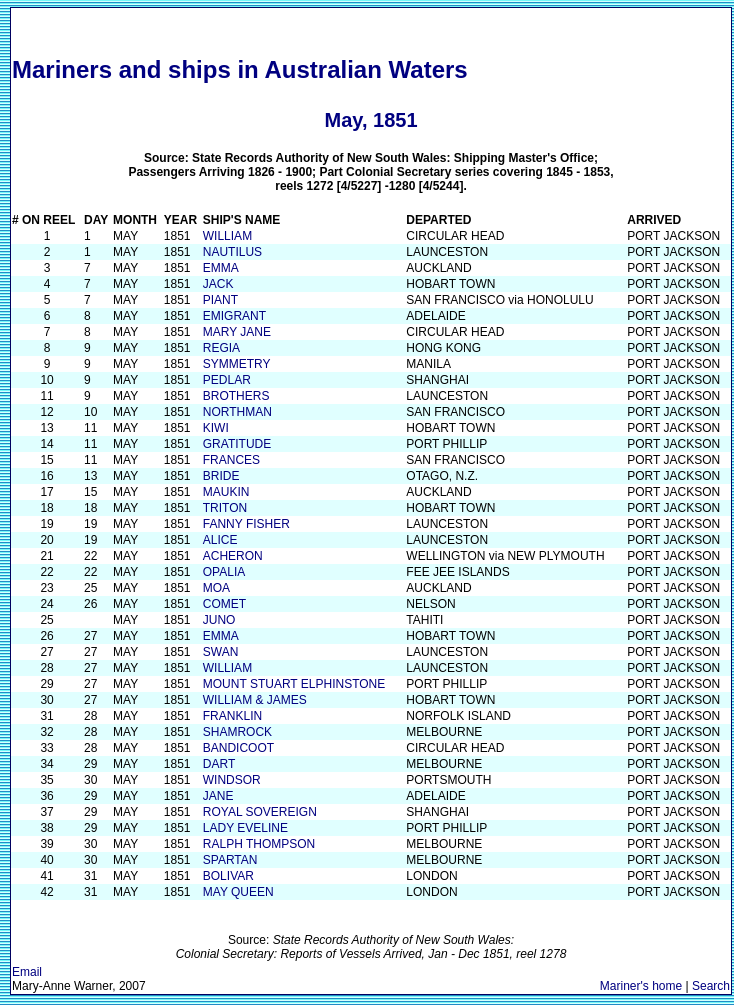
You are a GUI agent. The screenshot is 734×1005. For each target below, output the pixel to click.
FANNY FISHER (246, 524)
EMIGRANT (234, 316)
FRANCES (231, 460)
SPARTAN (230, 860)
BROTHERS (236, 396)
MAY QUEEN (238, 892)
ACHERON (233, 556)
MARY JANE (237, 332)
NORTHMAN (237, 412)
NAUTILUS (232, 252)
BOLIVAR (228, 876)
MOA (216, 588)
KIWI (216, 428)
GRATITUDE (237, 444)
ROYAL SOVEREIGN (260, 812)
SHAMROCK (237, 732)
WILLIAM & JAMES (255, 700)
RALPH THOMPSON (259, 844)
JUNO (219, 620)
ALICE (220, 540)
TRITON (225, 508)
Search (711, 986)
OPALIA (224, 572)
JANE (218, 796)
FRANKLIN (232, 716)
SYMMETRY (237, 364)
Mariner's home (641, 986)
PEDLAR (227, 380)
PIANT (220, 300)
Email (27, 972)
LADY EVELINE (245, 828)
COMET (224, 604)
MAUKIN (226, 492)
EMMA (221, 268)
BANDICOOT (238, 748)
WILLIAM (227, 236)
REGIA (221, 348)
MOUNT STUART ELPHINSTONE (294, 684)
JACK (218, 284)
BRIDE (221, 476)
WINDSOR (232, 780)
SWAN (221, 652)
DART (219, 764)
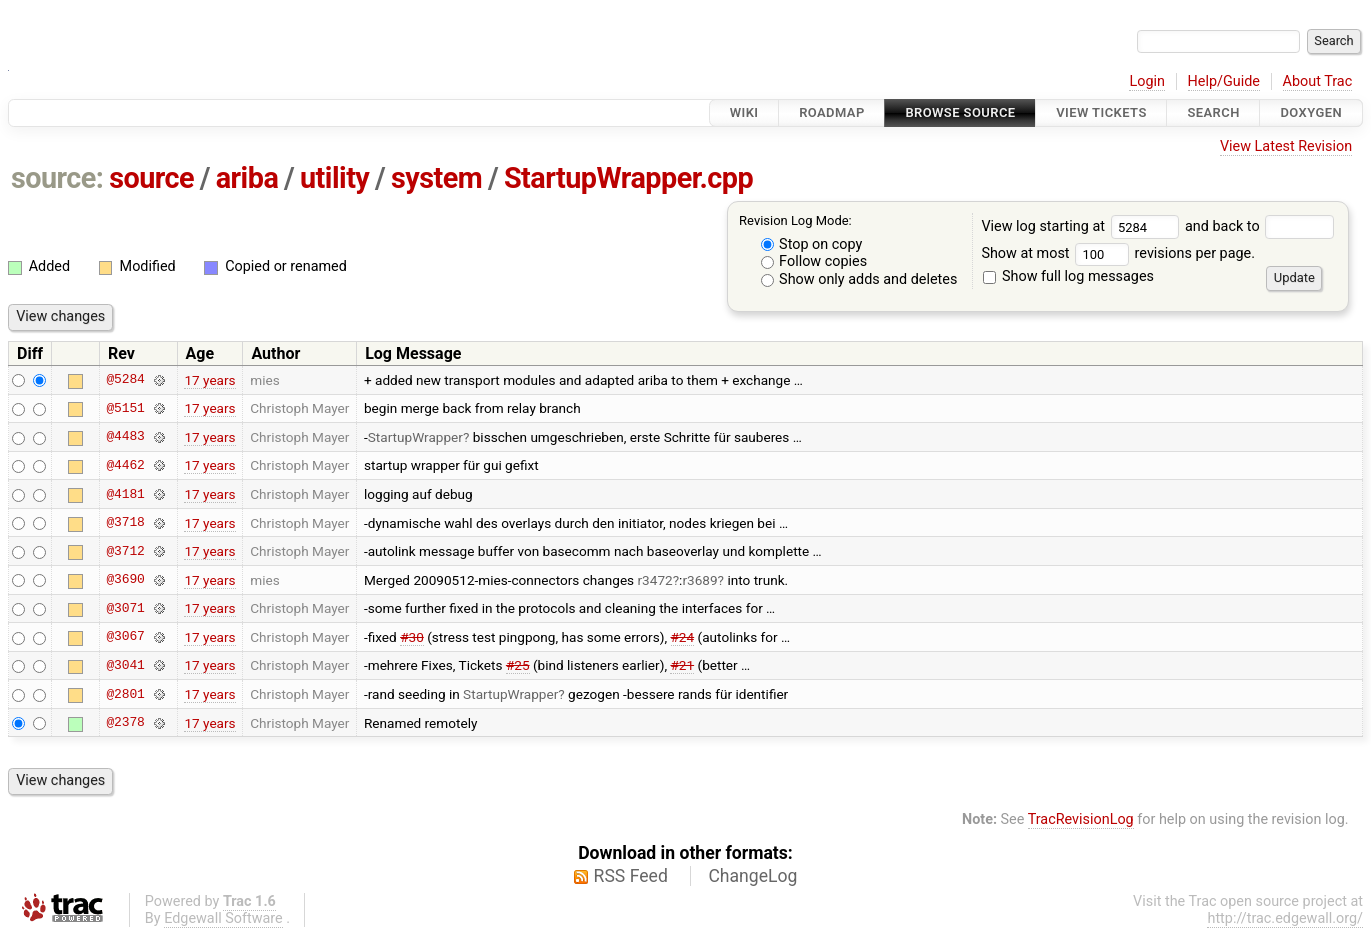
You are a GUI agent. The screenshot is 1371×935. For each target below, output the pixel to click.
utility (334, 178)
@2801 (125, 694)
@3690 (125, 580)
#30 (412, 637)
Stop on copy (812, 244)
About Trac (1318, 81)
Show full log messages (1068, 276)
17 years (209, 380)
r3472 (655, 580)
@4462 (125, 465)
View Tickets (1101, 112)
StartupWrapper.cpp (628, 178)
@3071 (125, 608)
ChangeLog (752, 876)
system (436, 178)
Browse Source (960, 112)
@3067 (125, 637)
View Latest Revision (1286, 146)
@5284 (125, 380)
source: (57, 178)
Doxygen (1311, 112)
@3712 (125, 551)
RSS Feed (631, 876)
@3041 (125, 665)
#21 (682, 665)
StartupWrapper (415, 437)
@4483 (125, 437)
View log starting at (1083, 226)
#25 (518, 665)
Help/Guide (1224, 81)
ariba (247, 178)
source (151, 178)
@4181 (125, 494)
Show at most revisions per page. (1118, 253)
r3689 (699, 580)
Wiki (744, 112)
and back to (1259, 226)
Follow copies (814, 261)
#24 (683, 637)
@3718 (125, 523)
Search (1213, 112)
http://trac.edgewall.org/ (1285, 918)
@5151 (125, 408)
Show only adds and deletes (859, 279)
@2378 (125, 723)
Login (1147, 81)
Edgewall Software (223, 918)
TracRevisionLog (1081, 819)
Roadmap (832, 112)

============

* [Work task]:
Copy out each line of the data exactly as it reads; skip the pictures.

* [Result]:
You are a GUI agent. The screenshot is 734×1005. For each target below, output the pixel to click.
FANNY FISHER (246, 524)
EMIGRANT (234, 316)
FRANCES (231, 460)
SPARTAN (230, 860)
BROTHERS (236, 396)
MAY QUEEN (238, 892)
ACHERON (233, 556)
MARY JANE (237, 332)
NORTHMAN (237, 412)
NAUTILUS (232, 252)
BOLIVAR (228, 876)
MOA (216, 588)
KIWI (216, 428)
GRATITUDE (237, 444)
ROYAL SOVEREIGN (260, 812)
SHAMROCK (237, 732)
WILLIAM & JAMES (255, 700)
RALPH THOMPSON (259, 844)
JUNO (219, 620)
ALICE (220, 540)
TRITON (225, 508)
Search (711, 986)
OPALIA (224, 572)
JANE (218, 796)
FRANKLIN (232, 716)
SYMMETRY (237, 364)
Mariner's home (641, 986)
PEDLAR (227, 380)
PIANT (220, 300)
Email (27, 972)
LADY EVELINE (245, 828)
COMET (224, 604)
MAUKIN (226, 492)
EMMA (221, 268)
BANDICOOT (238, 748)
WILLIAM (227, 236)
REGIA (221, 348)
MOUNT STUART ELPHINSTONE (294, 684)
JACK (218, 284)
BRIDE (221, 476)
WINDSOR (232, 780)
SWAN (221, 652)
DART (219, 764)
You are a GUI agent. The screenshot is 1371×935. For each target below, output the pixel to click.
utility (334, 178)
@2801 (125, 694)
@3690 (125, 580)
#30 (412, 637)
Stop on copy (812, 244)
About Trac (1318, 81)
Show full log messages (1068, 276)
17 years (209, 380)
r3472 (655, 580)
@4462 (125, 465)
View Tickets (1101, 112)
StartupWrapper.cpp (628, 178)
@3071 (125, 608)
ChangeLog (752, 876)
system (436, 178)
Browse Source (960, 112)
@3067 (125, 637)
View Latest Revision (1286, 146)
@5284 (125, 380)
source: (57, 178)
Doxygen (1311, 112)
@3712 (125, 551)
RSS Feed (631, 876)
@3041 (125, 665)
#21 (682, 665)
StartupWrapper (415, 437)
@4483 (125, 437)
View log starting at (1083, 226)
#25 (518, 665)
Help/Guide (1224, 81)
ariba (247, 178)
source (151, 178)
@4181 (125, 494)
Show at most revisions per page. (1118, 253)
r3689 (699, 580)
Wiki (744, 112)
and back to (1259, 226)
Follow copies (814, 261)
#24 (683, 637)
@3718 (125, 523)
Search (1213, 112)
http://trac.edgewall.org/ (1285, 918)
@5151 (125, 408)
Show only adds and deletes (859, 279)
@2378 (125, 723)
Login (1147, 81)
Edgewall Software (223, 918)
TracRevisionLog (1081, 819)
Roadmap (832, 112)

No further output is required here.